**What you need to do**
Could you transcribe all the entries exactly, omitting the pictures?

# # #

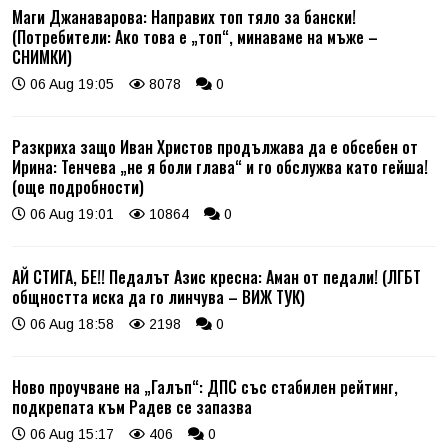
Маги Джанаварова: Направих топ тяло за бански!
(Потребители: Ако това е „топ“, минаваме на мъже –
СНИМКИ)
06 Aug 19:05
8078
0
Разкриха защо Иван Христов продължава да е обсебен от
Ирина: Тенчева „не я боли глава“ и го обслужва като гейша!
(още подробности)
06 Aug 19:01
10864
0
АЙ СТИГА, БЕ!! Педалът Азис кресна: Аман от педали! (ЛГБТ
общността иска да го линчува – ВИЖ ТУК)
06 Aug 18:58
2198
0
Ново проучване на „Галъп“: ДПС със стабилен рейтинг,
подкрепата към Радев се запазва
06 Aug 15:17
406
0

# # #

**Task response**
Маги Джанаварова: Направих топ тяло за бански!
(Потребители: Ако това е „топ“, минаваме на мъже –
СНИМКИ)
06 Aug 19:05
8078
0
Разкриха защо Иван Христов продължава да е обсебен от
Ирина: Тенчева „не я боли глава“ и го обслужва като гейша!
(още подробности)
06 Aug 19:01
10864
0
АЙ СТИГА, БЕ!! Педалът Азис кресна: Аман от педали! (ЛГБТ
общността иска да го линчува – ВИЖ ТУК)
06 Aug 18:58
2198
0
Ново проучване на „Галъп“: ДПС със стабилен рейтинг,
подкрепата към Радев се запазва
06 Aug 15:17
406
0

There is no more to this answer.